L'Iran a informé l'AIEA du retrait des 27 caméras en riposte à l'adoption d'une résolution critiquant Téhéran, a annoncé jeudi l'instance onusienne.
Cette mesure pose naturellement un sérieux défi à notre capacité à continuer à travailler là-bas, a déclaré son directeur général Rafael Grossi, lors d'une conférence de presse à Vienne.

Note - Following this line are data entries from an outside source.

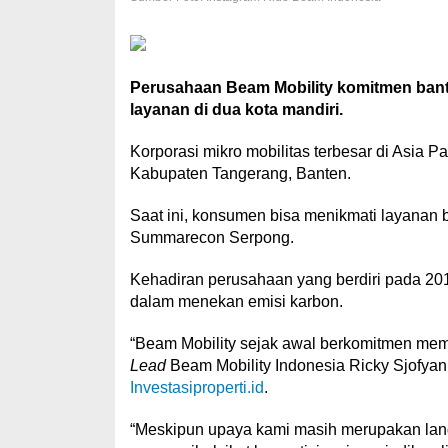
Perusahaan Beam Mobility komitmen bant
layanan di dua kota mandiri.
Korporasi mikro mobilitas terbesar di Asia P
Kabupaten Tangerang, Banten.
Saat ini, konsumen bisa menikmati layanan b
Summarecon Serpong.
Kehadiran perusahaan yang berdiri pada 20
dalam menekan emisi karbon.
“Beam Mobility sejak awal berkomitmen me
Lead
Beam Mobility Indonesia Ricky Sjofyan se
Investasiproperti.id
.
“Meskipun upaya kami masih merupakan lang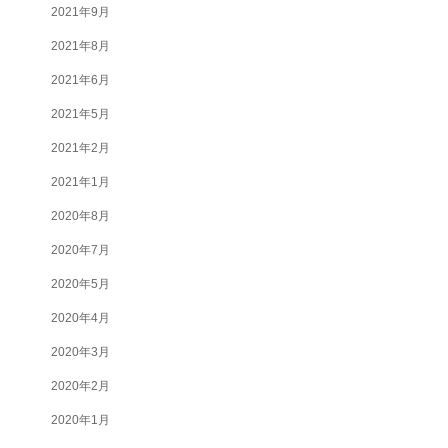
2021年9月
2021年8月
2021年6月
2021年5月
2021年2月
2021年1月
2020年8月
2020年7月
2020年5月
2020年4月
2020年3月
2020年2月
2020年1月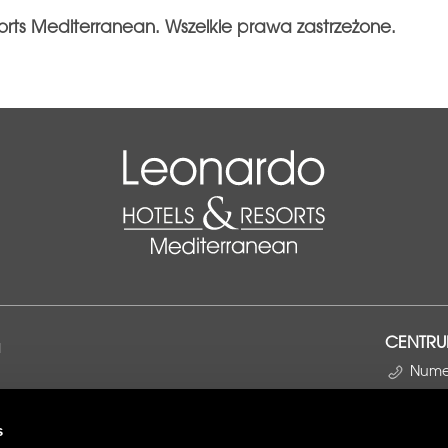
orts Mediterranean. Wszelkie prawa zastrzeżone.
CENTRU
a
Numer
Wyśli
s
Bez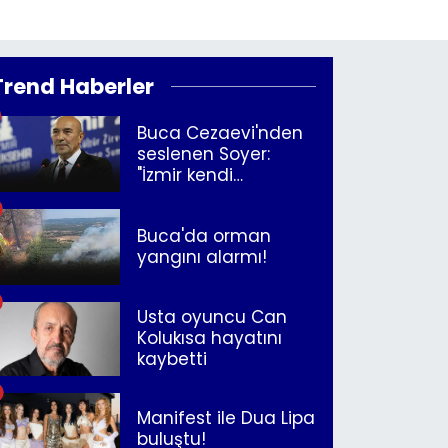
Trend Haberler
Buca Cezaevi'nden
seslenen Soyer:
"İzmir kendi
kurtuluşunu
müjdeleyecek"
Buca'da orman
yangını alarmı!
Usta oyuncu Can
Kolukısa hayatını
kaybetti
Manifest ile Dua Lipa
buluştu!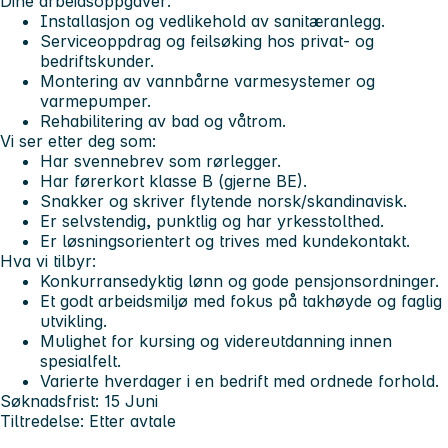
Dine arbeidsoppgaver:
Installasjon og vedlikehold av sanitæranlegg.
Serviceoppdrag og feilsøking hos privat- og
bedriftskunder.
Montering av vannbårne varmesystemer og
varmepumper.
Rehabilitering av bad og våtrom.
Vi ser etter deg som:
Har
svennebrev
som rørlegger.
Har førerkort klasse B (gjerne BE).
Snakker og skriver flytende norsk/skandinavisk.
Er selvstendig, punktlig og har yrkesstolthed.
Er løsningsorientert og trives med kundekontakt.
Hva vi tilbyr:
Konkurransedyktig lønn og gode pensjonsordninger.
Et godt arbeidsmiljø med fokus på takhøyde og faglig
utvikling.
Mulighet for kursing og videreutdanning innen
spesialfelt.
Varierte hverdager i en bedrift med ordnede forhold.
Søknadsfrist:
15 Juni
Tiltredelse:
Etter avtale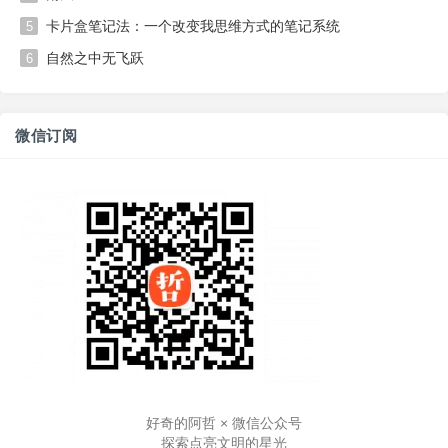
卡片盒笔记法：一个改变我思维方式的笔记系统
5
自然之中无飞跃
6
微信订阅
好奇的阿哲 × 微信公众号
探索点亮文明的星光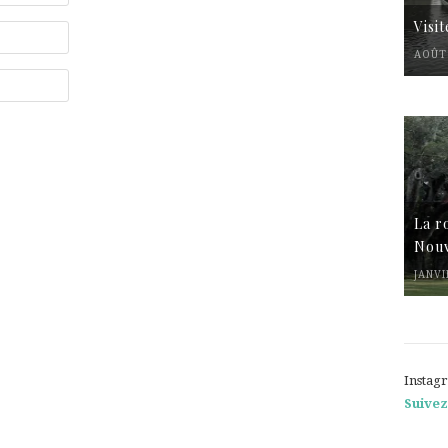
Visi
AOÛT 
La r
Nouv
JANVI
Instag
Suivez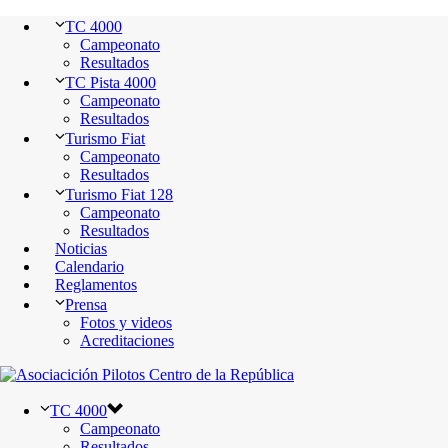
TC 4000
Campeonato
Resultados
TC Pista 4000
Campeonato
Resultados
Turismo Fiat
Campeonato
Resultados
Turismo Fiat 128
Campeonato
Resultados
Noticias
Calendario
Reglamentos
Prensa
Fotos y videos
Acreditaciones
TC 4000
Campeonato
Resultados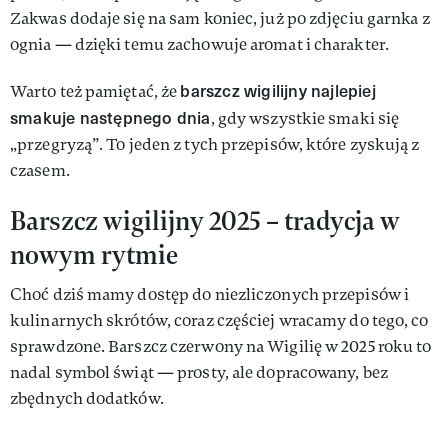
Zakwas dodaje się na sam koniec, już po zdjęciu garnka z
ognia — dzięki temu zachowuje aromat i charakter.
barszcz wigilijny najlepiej
Warto też pamiętać, że
smakuje następnego dnia
, gdy wszystkie smaki się
„przegryzą”. To jeden z tych przepisów, które zyskują z
czasem.
Barszcz wigilijny 2025 – tradycja w
nowym rytmie
Choć dziś mamy dostęp do niezliczonych przepisów i
kulinarnych skrótów, coraz częściej wracamy do tego, co
sprawdzone. Barszcz czerwony na Wigilię w 2025 roku to
nadal symbol świąt — prosty, ale dopracowany, bez
zbędnych dodatków.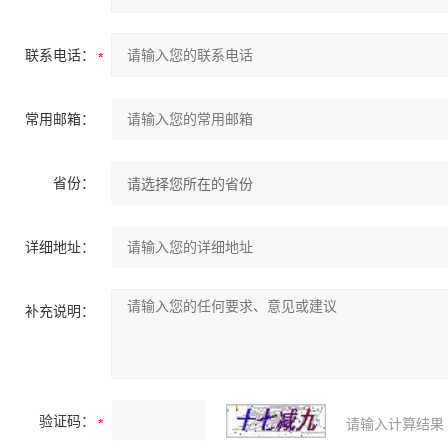
联系电话：
常用邮箱：
省份：
详细地址：
补充说明：
验证码：
请输入计算结果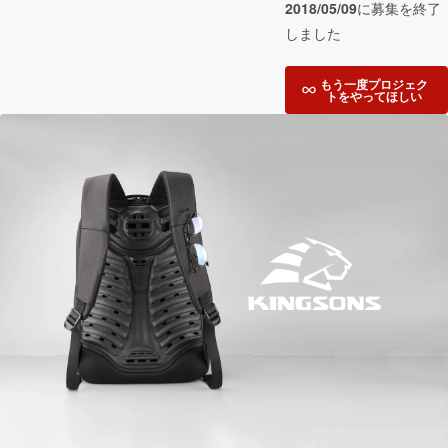
2018/05/09
に募集を終了
しました
もう一度プロジェク
トをやってほしい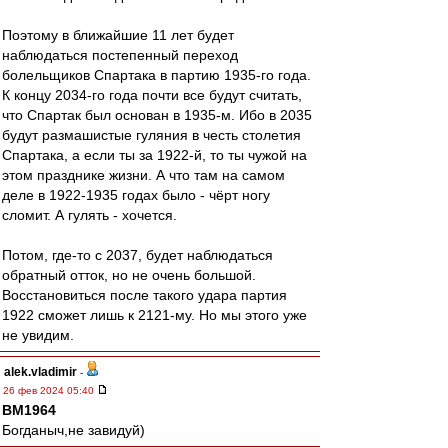
Поэтому в ближайшие 11 лет будет
наблюдаться постепенный переход
болельщиков Спартака в партию 1935-го года.
К концу 2034-го года почти все будут считать,
что Спартак был основан в 1935-м. Ибо в 2035
будут размашистые гуляния в честь столетия
Спартака, а если ты за 1922-й, то ты чужой на
этом празднике жизни. А что там на самом
деле в 1922-1935 годах было - чёрт ногу
сломит. А гулять - хочется.
Потом, где-то с 2037, будет наблюдаться
обратный отток, но не очень большой.
Восстановиться после такого удара партия
1922 сможет лишь к 2121-му. Но мы этого уже
не увидим.
alek.vladimir
-
26 фев 2024 05:40
BM1964
Богданыч,не завидуй)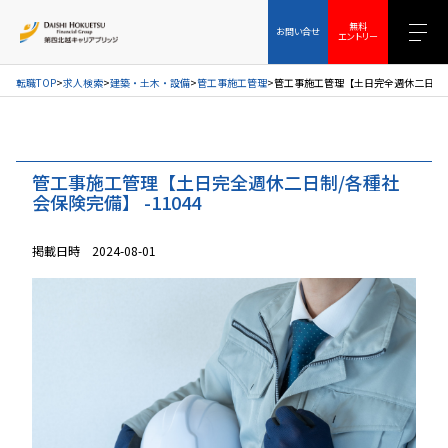
お問い合せ
無料エントリー
無料
お問い合せ
エントリー
転職TOP
求人検索
建築・土木・設備
管工事施工管理
管工事施工管理【土日完全週休二日制/各
管工事施工管理【土日完全週休二日制/各種社
会保険完備】 -11044
掲載日時 2024-08-01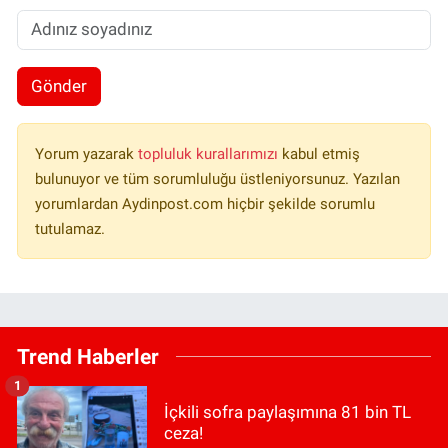
Gönder
Yorum yazarak
topluluk kurallarımızı
kabul etmiş
bulunuyor ve tüm sorumluluğu üstleniyorsunuz. Yazılan
yorumlardan Aydinpost.com hiçbir şekilde sorumlu
tutulamaz.
Trend Haberler
1
İçkili sofra paylaşımına 81 bin TL
ceza!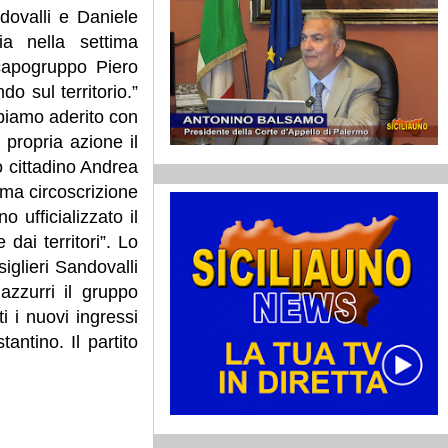
dovalli e Daniele
ia nella settima
 capogruppo Piero
o sul territorio.”
bbiamo aderito con
 propria azione il
o cittadino Andrea
tima circoscrizione
 ufficializzato il
 dai territori”. Lo
glieri Sandovalli
azzurri il gruppo
i i nuovi ingressi
ntino. Il partito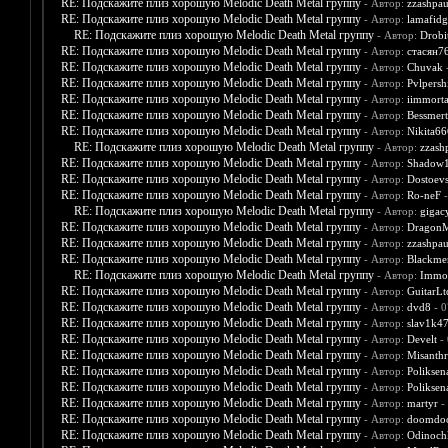
RE: Подскажите плиз хорошую Melodic Death Metal группу
- Автор:
zzashpau
RE: Подскажите плиз хорошую Melodic Death Metal группу
- Автор:
lamafidg
RE: Подскажите плиз хорошую Melodic Death Metal группу
- Автор:
Drobit
RE: Подскажите плиз хорошую Melodic Death Metal группу
- Автор:
стасян7
RE: Подскажите плиз хорошую Melodic Death Metal группу
- Автор:
Chuvak
-
RE: Подскажите плиз хорошую Melodic Death Metal группу
- Автор:
Pvlpersh
RE: Подскажите плиз хорошую Melodic Death Metal группу
- Автор:
iimmorta
RE: Подскажите плиз хорошую Melodic Death Metal группу
- Автор:
Bessmert
RE: Подскажите плиз хорошую Melodic Death Metal группу
- Автор:
Nikita66
RE: Подскажите плиз хорошую Melodic Death Metal группу
- Автор:
zzash
RE: Подскажите плиз хорошую Melodic Death Metal группу
- Автор:
Shadow
RE: Подскажите плиз хорошую Melodic Death Metal группу
- Автор:
Dostoev
RE: Подскажите плиз хорошую Melodic Death Metal группу
- Автор:
Ro-neF
-
RE: Подскажите плиз хорошую Melodic Death Metal группу
- Автор:
gigac
RE: Подскажите плиз хорошую Melodic Death Metal группу
- Автор:
Dragon
RE: Подскажите плиз хорошую Melodic Death Metal группу
- Автор:
zzashpau
RE: Подскажите плиз хорошую Melodic Death Metal группу
- Автор:
Blackme
RE: Подскажите плиз хорошую Melodic Death Metal группу
- Автор:
Immor
RE: Подскажите плиз хорошую Melodic Death Metal группу
- Автор:
GuitarLt
RE: Подскажите плиз хорошую Melodic Death Metal группу
- Автор:
dvd8
- 0
RE: Подскажите плиз хорошую Melodic Death Metal группу
- Автор:
slav1k4
RE: Подскажите плиз хорошую Melodic Death Metal группу
- Автор:
Develt
- 
RE: Подскажите плиз хорошую Melodic Death Metal группу
- Автор:
Misanth
RE: Подскажите плиз хорошую Melodic Death Metal группу
- Автор:
Poliksen
RE: Подскажите плиз хорошую Melodic Death Metal группу
- Автор:
Poliksen
RE: Подскажите плиз хорошую Melodic Death Metal группу
- Автор:
martyr
-
RE: Подскажите плиз хорошую Melodic Death Metal группу
- Автор:
doomdo
RE: Подскажите плиз хорошую Melodic Death Metal группу
- Автор:
Odinoch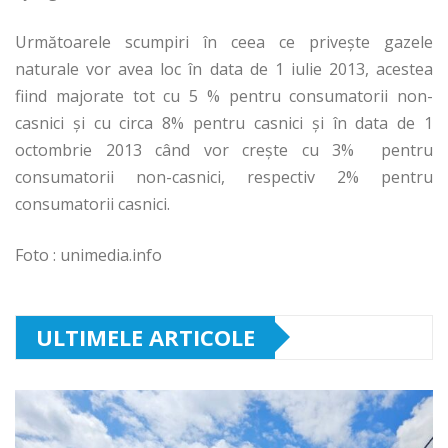
Următoarele scumpiri în ceea ce privește gazele
naturale vor avea loc în data de 1 iulie 2013, acestea
fiind majorate tot cu 5 % pentru consumatorii non-
casnici şi cu circa 8% pentru casnici și în data de 1
octombrie 2013 când vor crește cu 3% pentru
consumatorii non-casnici, respectiv 2% pentru
consumatorii casnici.
Foto : unimedia.info
ULTIMELE ARTICOLE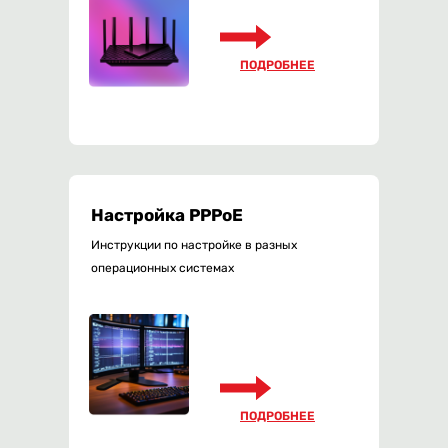
ПОДРОБНЕЕ
Настройка PPPoE
Инструкции по настройке в разных
операционных системах
ПОДРОБНЕЕ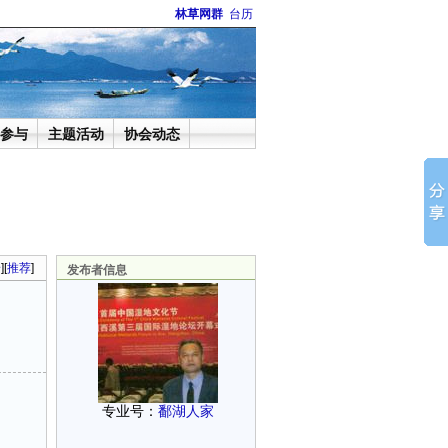
林草网群
台历
参与
主题活动
协会动态
论
][
推荐
]
发布者信息
专业号：
鄱湖人家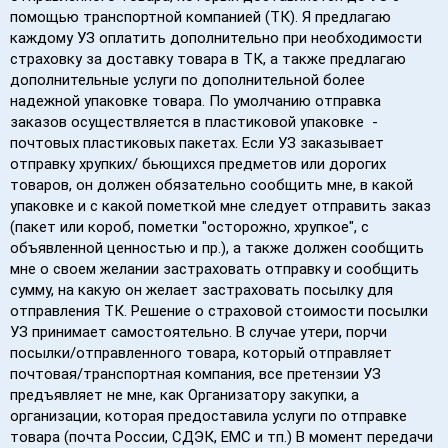
помощью транспортной компанией (ТК). Я предлагаю
каждому УЗ оплатить дополнительно при необходимости
страховку за доставку товара в ТК, а также предлагаю
дополнительные услуги по дополнительной более
надежной упаковке товара. По умолчанию отправка
заказов осуществляется в пластиковой упаковке -
почтовых пластиковых пакетах. Если УЗ заказывает
отправку хрупких/ бьющихся предметов или дорогих
товаров, он должен обязательно сообщить мне, в какой
упаковке и с какой пометкой мне следует отправить заказ
(пакет или короб, пометки "осторожно, хрупкое", с
объявленной ценностью и пр.), а также должен сообщить
мне о своем желании застраховать отправку и сообщить
сумму, на какую он желает застраховать посылку для
отправления ТК. Решение о страховой стоимости посылки
УЗ принимает самостоятельно. В случае утери, порчи
посылки/отправленного товара, который отправляет
почтовая/транспортная компания, все претензии УЗ
предъявляет не мне, как Организатору закупки, а
организации, которая предоставила услуги по отправке
товара (почта России, СДЭК, EMC и тп.) В момент передачи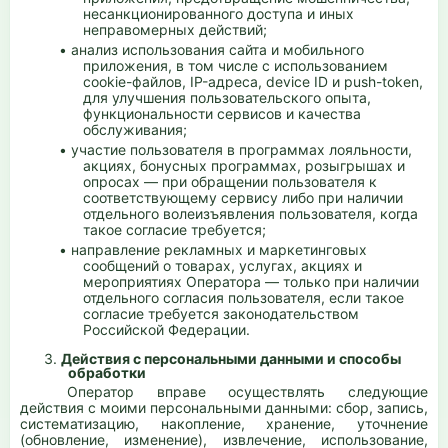
несанкционированного доступа и иных
неправомерных действий;
• анализ использования сайта и мобильного
приложения, в том числе с использованием
cookie-файлов, IP-адреса, device ID и push-token,
для улучшения пользовательского опыта,
функциональности сервисов и качества
обслуживания;
• участие пользователя в программах лояльности,
акциях, бонусных программах, розыгрышах и
опросах — при обращении пользователя к
соответствующему сервису либо при наличии
отдельного волеизъявления пользователя, когда
такое согласие требуется;
• направление рекламных и маркетинговых
сообщений о товарах, услугах, акциях и
мероприятиях Оператора — только при наличии
отдельного согласия пользователя, если такое
согласие требуется законодательством
Российской Федерации.
3.
Действия с персональными данными и способы
обработки
Оператор вправе осуществлять следующие
действия с моими персональными данными: сбор, запись,
систематизацию, накопление, хранение, уточнение
(обновление, изменение), извлечение, использование,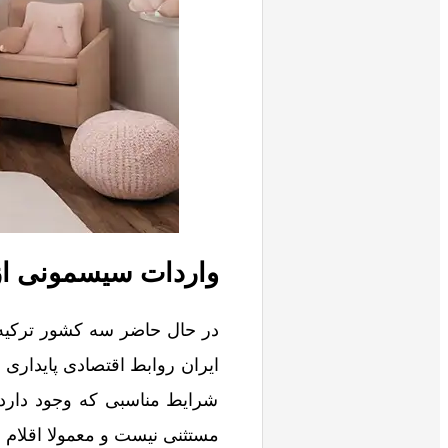
واردات سیسمونی از 
در حال حاضر سه کشور ترکیه،
ایران روابط اقتصادی پایداری ب
شرایط مناسبی که وجود دارد، 
مستثنی نیست و معمولا اقلام ب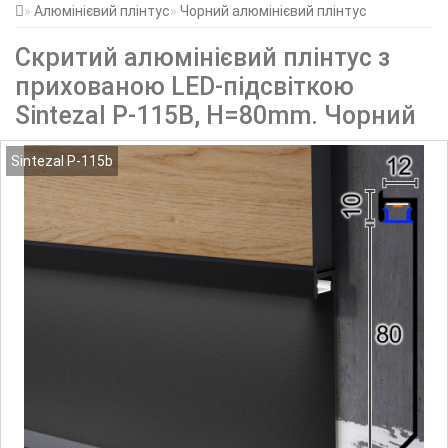
Алюмінієвий плінтус
Чорний алюмінієвий плінтус
Скритий алюмінієвий плінтус з
прихованою LED-підсвіткою
Sintezal P-115B, H=80mm. Чорний
Sintezal P-115b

L'AIEA vérifie et contrôle la mise en œuvre des engagements pris par l'Iran dans le cadre de l'accord sur le nucléaire conclu en 2015 à Vienne avec les grandes puissances duquel les États-Unis se sont retirés unilatéralement en 2018.
Des pourparlers ont été lancés il y a un an dans la capitale autrichienne pour tenter de réintégrer les États-Unis à cet accord et de ramener l'Iran au respect intégral de ses engagements internationaux concernant son programme nucléaire.
Berlin, Londres et Paris ont appelé jeudi soir l'Iran à mettre fin à l'escalade nucléaire et à accepter maintenant de toute urgence l'accord sur la table depuis mars, selon une déclaration commune.
Nous condamnons la décision de Téhéran, affirment les trois pays dans cette déclaration transmise par le ministère allemand des Affaires étrangères. Cela aggrave la situation et complique nos efforts pour rétablir pleinement l'accord de 2015.
Washington a également fait part de son inquiétude face aux provocations de Téhéran, le chef de la diplomatie américaine Antony Blinken mettant en garde contre une crise nucléaire aggravée et contre un isolement économique et politique accru de l'Iran.
Téhéran avait annoncé mercredi avoir déconnecté certaines caméras, sans en préciser le nombre, juste avant le vote au Conseil des gouverneurs de l'AIEA d'une résolution rappelant formellement à l'ordre l'Iran pour son manque de coopération.